Assignment: All lines from the line containing "REIVINDIQUE AGORA!" up to and including the last line of the entries must be written out exactly, with no others.

[Page-level text extractions]

=== Section Start ===

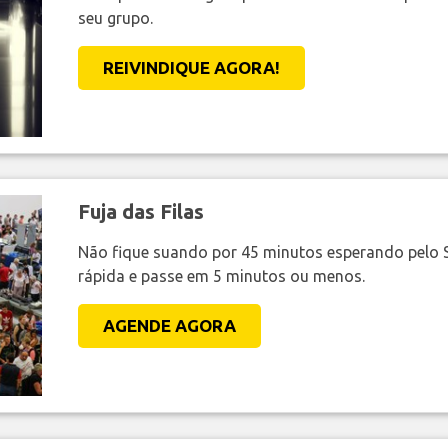
seu grupo.
REIVINDIQUE AGORA!
Fuja das Filas
Não fique suando por 45 minutos esperando pelo 
rápida e passe em 5 minutos ou menos.
AGENDE AGORA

=== Section End ===

Exercise solution:
REIVINDIQUE AGORA!
Fuja das Filas
Não fique suando por 45 minutos esperando pelo 
rápida e passe em 5 minutos ou menos.
AGENDE AGORA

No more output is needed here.